SEOUL – South Korea’s parliament approved sweeping legislation Friday stripping prosecutors of their investigative authority, creating a dedicated indictment agency while shifting probes to a new body, a reform the government champions as a bulwark against political weaponization of the nation’s potent prosecutorial arm.

President Lee Jae Myung’s liberal Democratic Party framed the bill as vital to severing unchecked powers long accused of shielding allies and targeting foes. The vote enshrines a decades-old push accelerated by scandals around ex-prosecutor Yoon Suk Yeol, whose December 2024 martial law bid – after leveraging the office for his presidency – crystallized demands to dismantle it.

Reform gained steam amid charges that prosecutors bent laws for political gain, eroding democratic safeguards. “The point of the reform was to correct a shameful history of prosecutors changing the standard of the law to suit their political advantage,” said Park Eun-jung, ex-prosecutor and Rebuilding Korea Party lawmaker.
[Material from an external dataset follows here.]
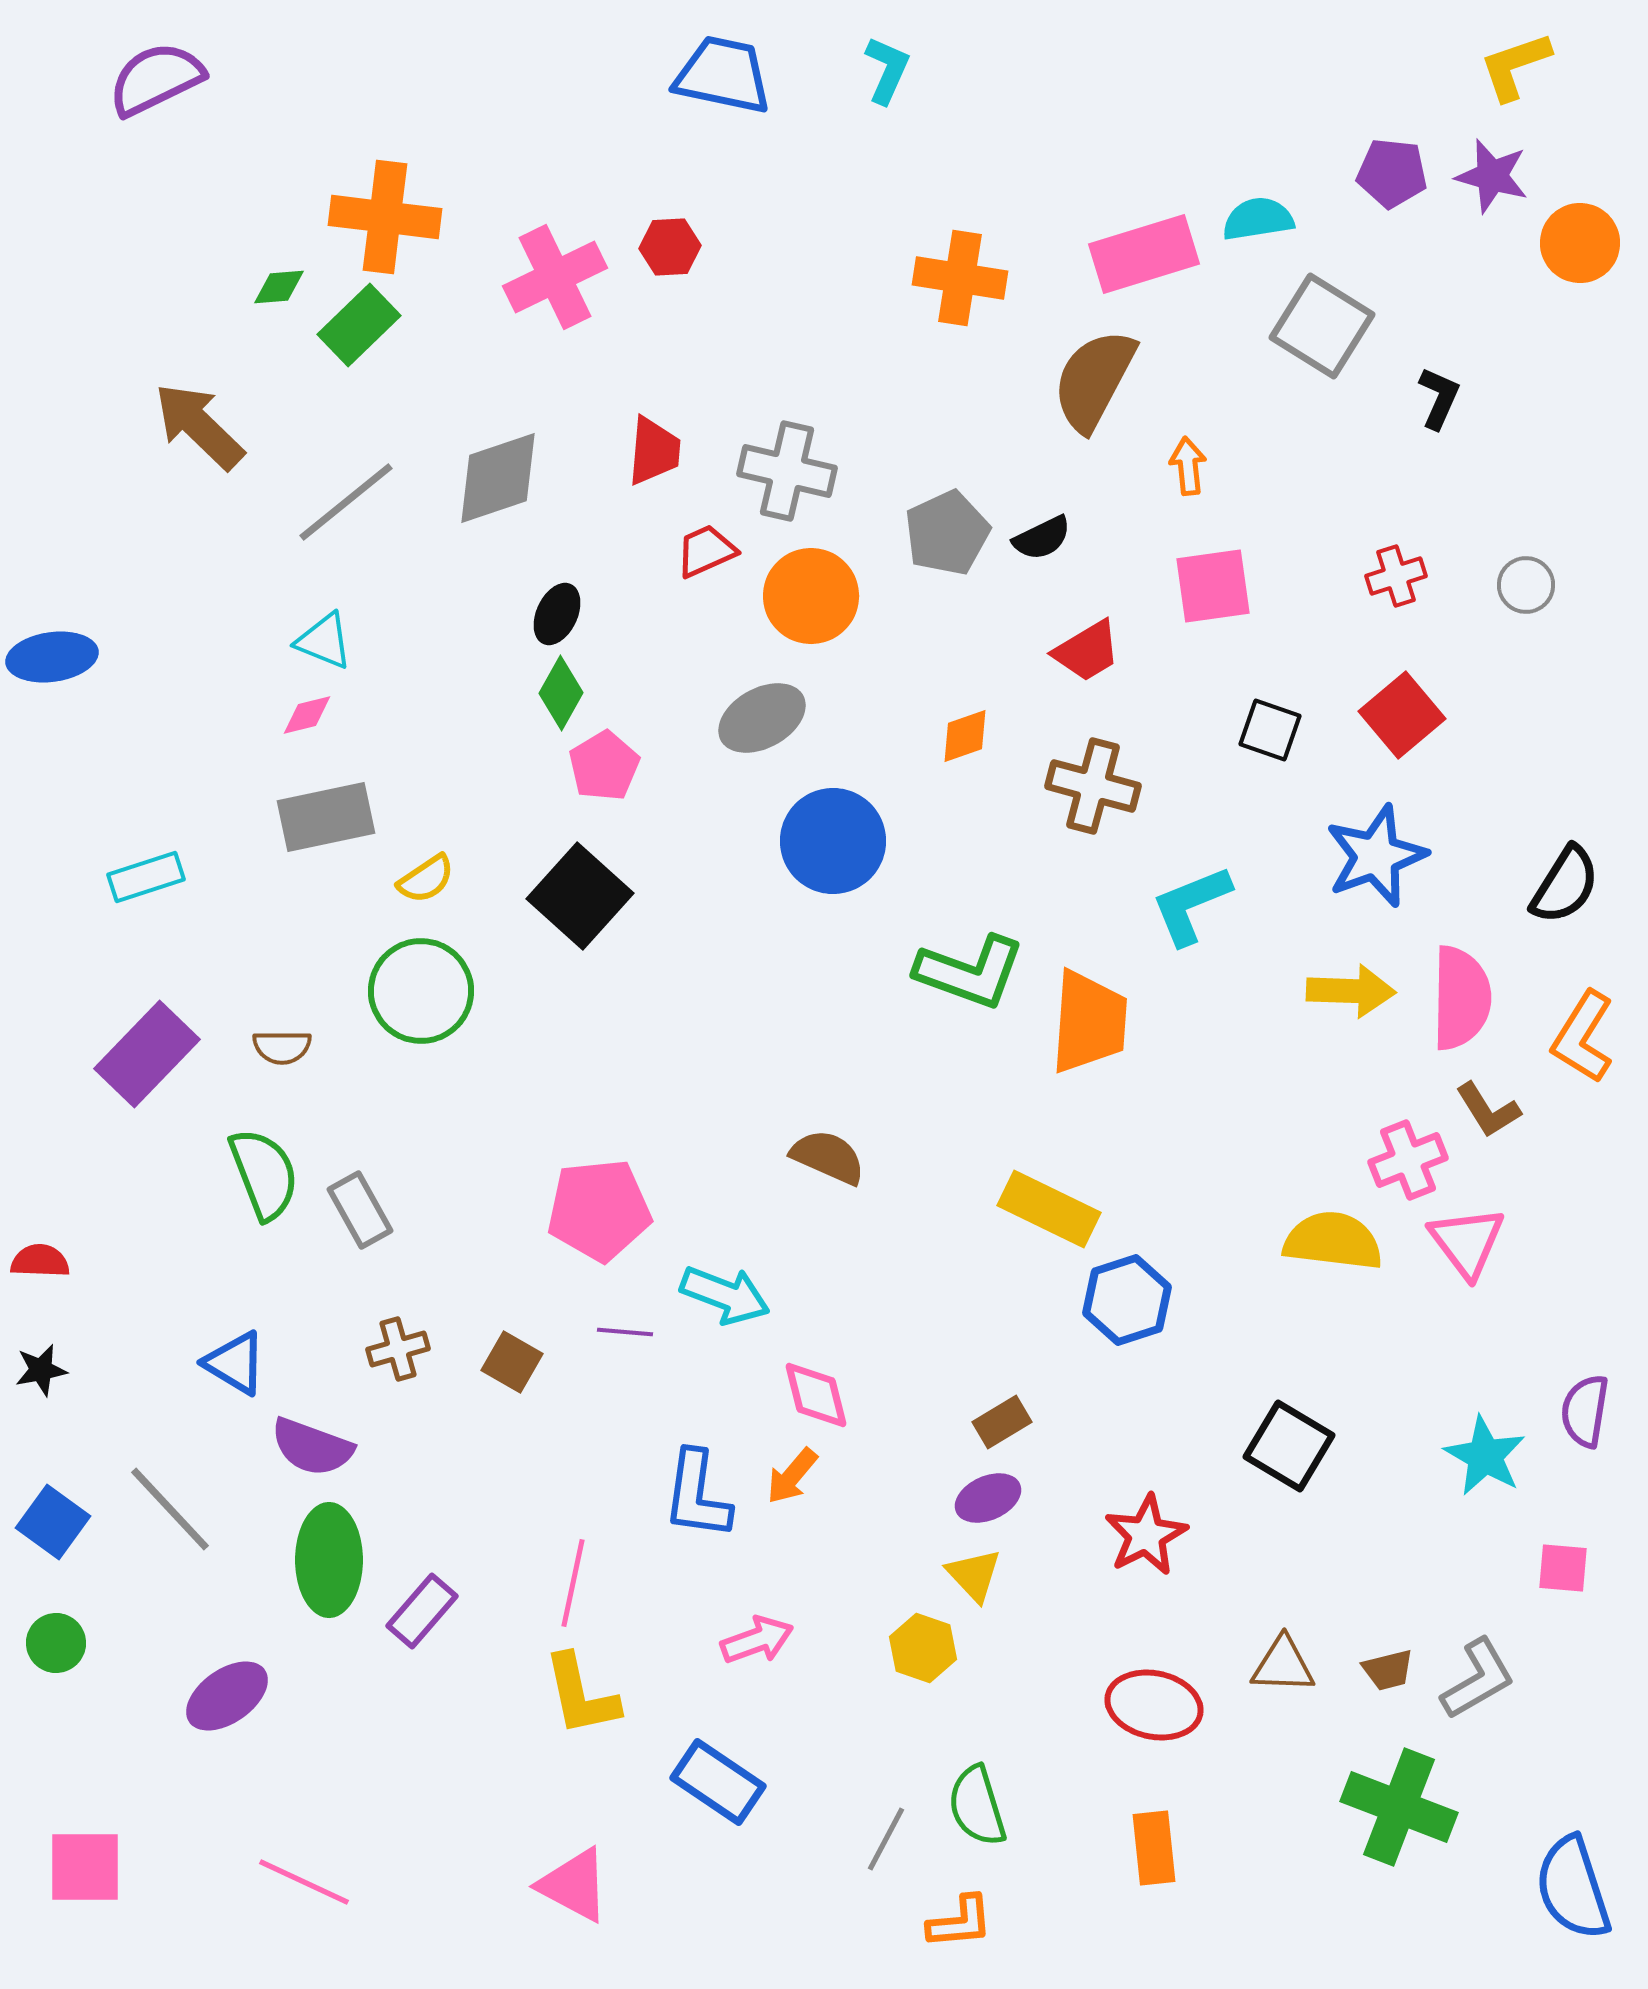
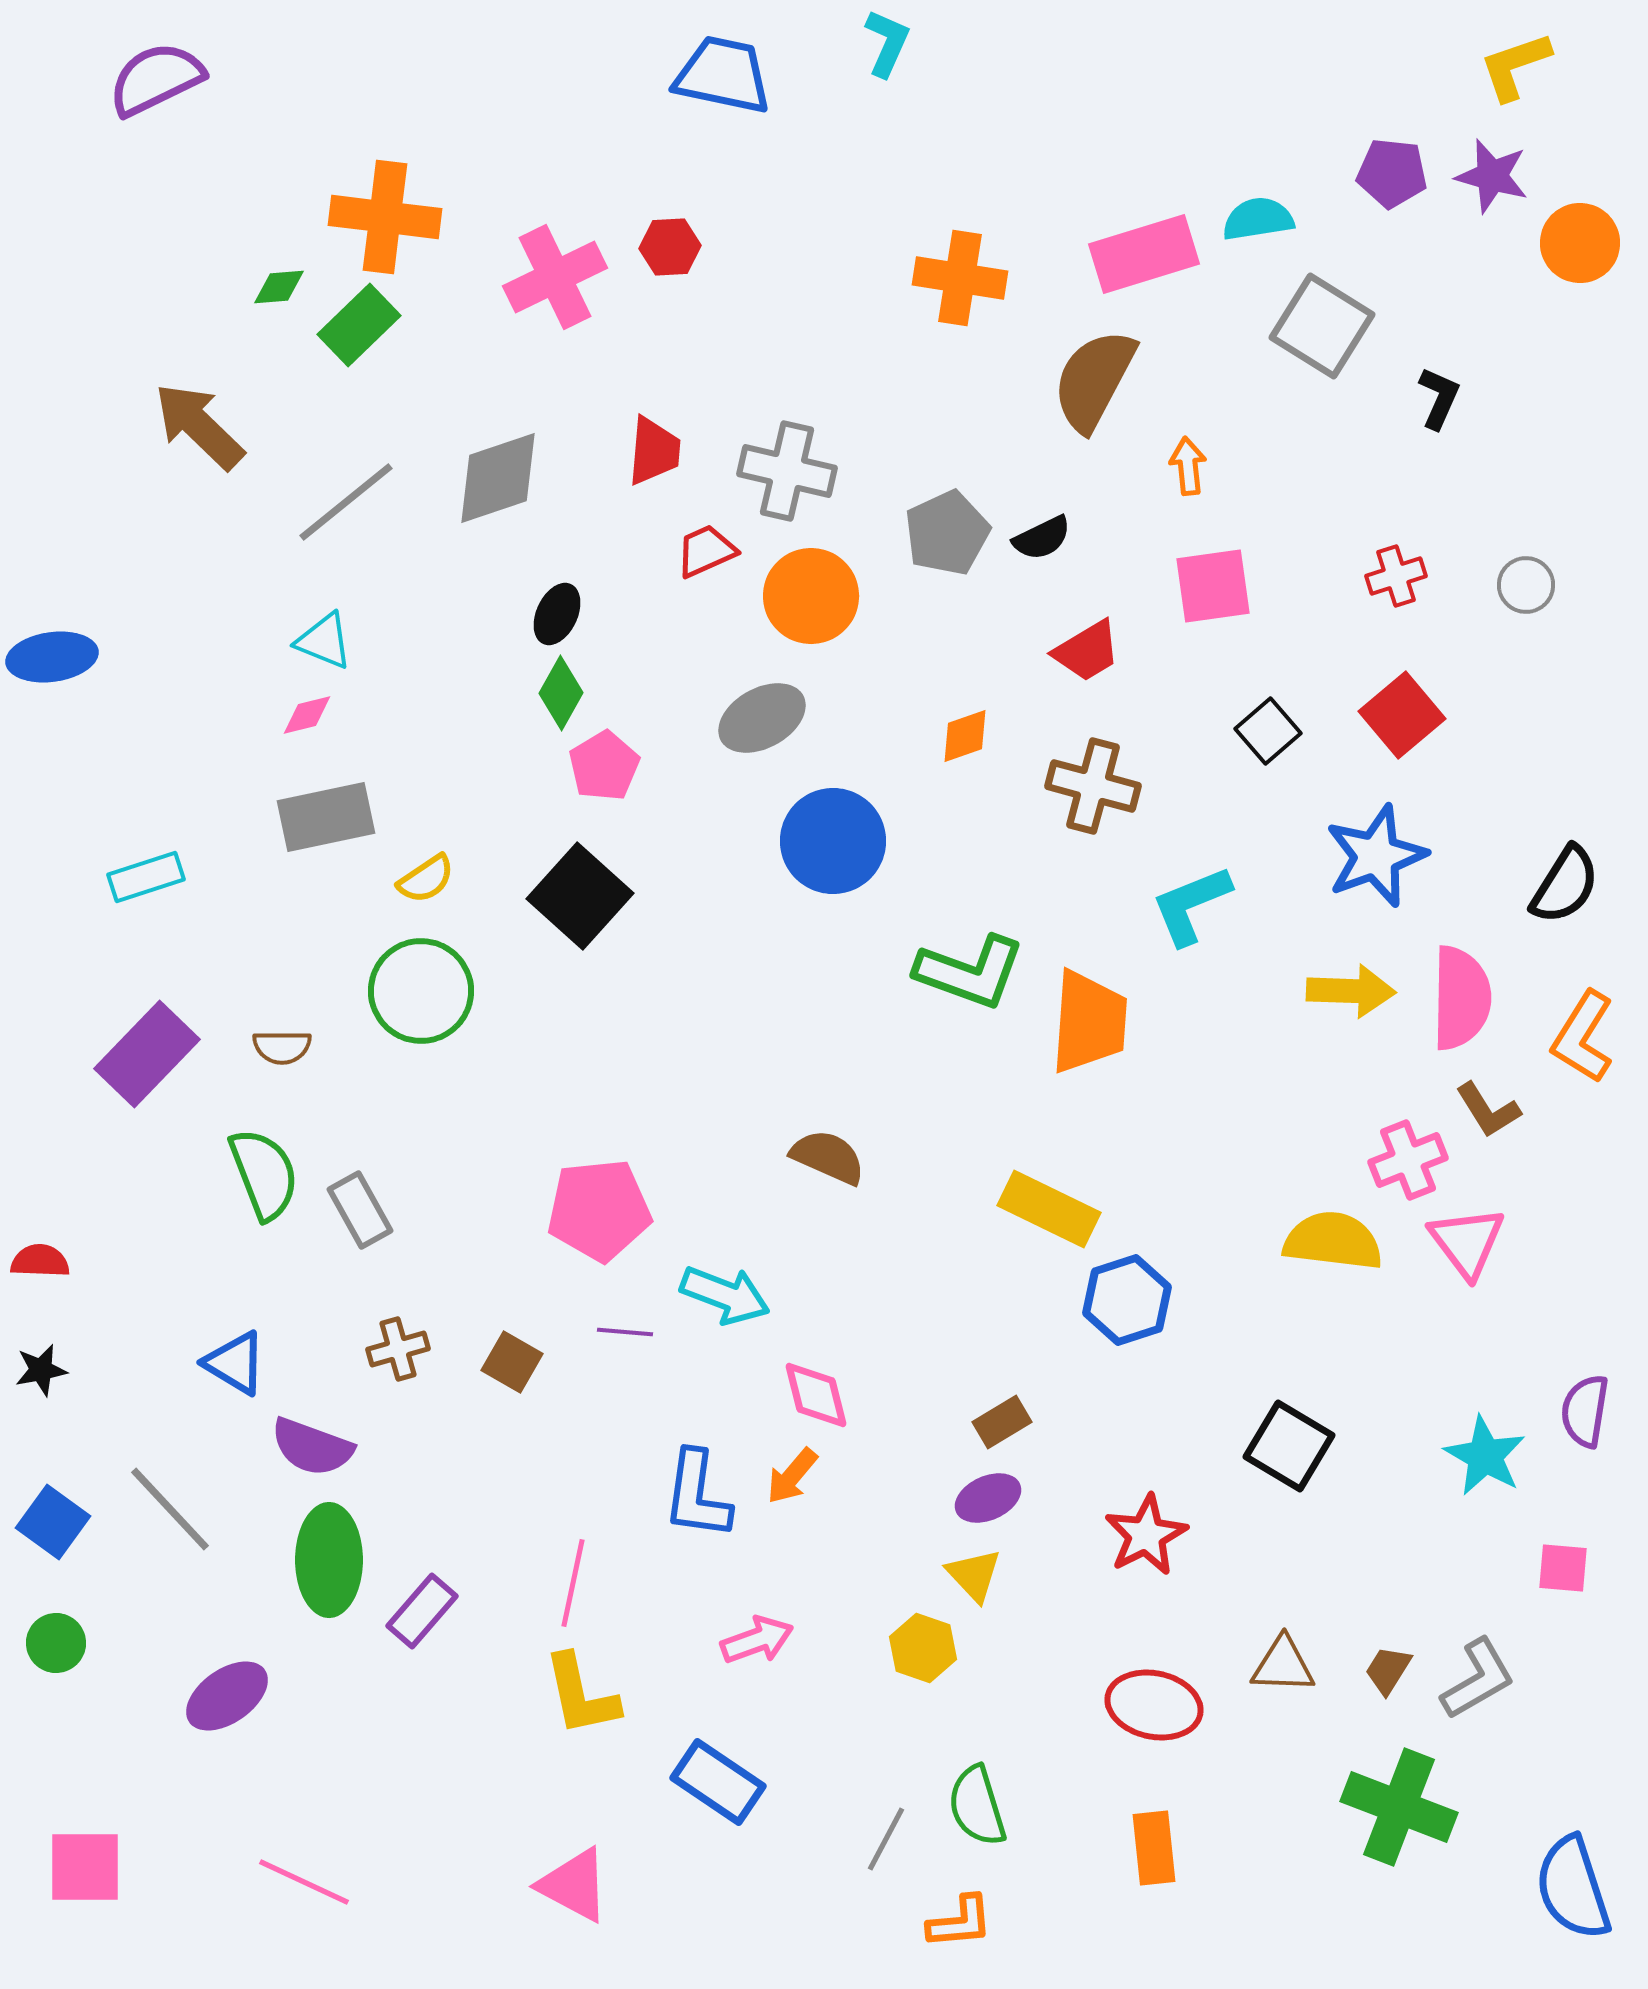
cyan L-shape at (887, 70): moved 27 px up
black square at (1270, 730): moved 2 px left, 1 px down; rotated 30 degrees clockwise
brown trapezoid at (1388, 1670): rotated 136 degrees clockwise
Conservatives mounted a failed filibuster, warning the split could hobble oversight and empower the ruling bloc. Korea University’s Choi Jin-a cautioned it might erode prosecutorial neutrality, rendering police and prosecutors more politically pliable.

Proponents countered that dispersing authority prevents monopolies. “In democracy, no function is controlled by one group, and power works for the people through dispersion and checks,” asserted former Democratic lawmaker Choe Kang-wook.